La battaglia di Algeri (1966)
Die Selbstbefreiung eines Volkes von einem fremden Unterdrücker und das (Wieder-)Erlangen der Unabhängigkeit gehören zu den Schlüsselnarrativen des modernen Nationalstaats. Beinahe jedes Land auf der Welt hat eine – oder mehrere – derartiger Befreiungsgeschichten in seiner Geschichte verzeichnet, es sind essentielle Bezugspunkte der Selbstlegitimierung und der nationalen Identitätsstiftung, die in kulturellen Artefakten festgehalten, beschworen und verhandelt werden. Für den nordafrikanischen Staat Algerien besteht der Gründungsmythos im Abwerfen der französischen, über 130-jährigen Kolonialherrschaft im Jahre 1963, und eine effektive Nacherzählung und Bebilderung des Algerienkriegs folgte bald darauf: Am 8. September 1966 hatte Gillo Pontecorvos Kinofilm „Schlacht um Algier“ offizielle Premiere, nachdem er kurz zuvor in Venedig den Goldenen Löwen ausgezeichnet worden war.
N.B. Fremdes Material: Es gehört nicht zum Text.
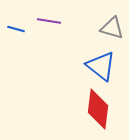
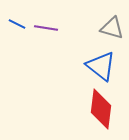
purple line: moved 3 px left, 7 px down
blue line: moved 1 px right, 5 px up; rotated 12 degrees clockwise
red diamond: moved 3 px right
Für „Schlacht um Algier“ vermeiden der italienischen Regisseur Gillo Pontecorvo und sein Drehbuchautor Franco Solinas die ausgetretenen Pfade des traditionellen Historienfilms, sondern gehen einen neuen Weg: die fiktive Filmhandlung stützt sich auf den Konfliktverlauf und historische Ereignisse (Sprengstoffanschläge, der Einsatz der französischen Armee) und Figuren (der Untergrundkämpfer und -anführer Yacef Saadi spielt sich quasi selbst), die Drehorte liegen fast ausschließlich im realen Algier, speziell im muslimischen Viertel Kasbah, in dem viele nicht-professionelle Schauspieler in teils tragenden Rollen zu sehen sind. Zudem wurde der Kontrast der Schwarzweiß-Bilder verstärkt und ein Interpositiv verwendet, was den Film wie aus den dokumentarischen Beiträgen einer Kinowochenschau zusammengeschnitten wirken läßt. Die treibende Musik von Ennio Morricone wird durch traditionelle Trommelklänge und Gesänge wirkungsvoll ergänzt.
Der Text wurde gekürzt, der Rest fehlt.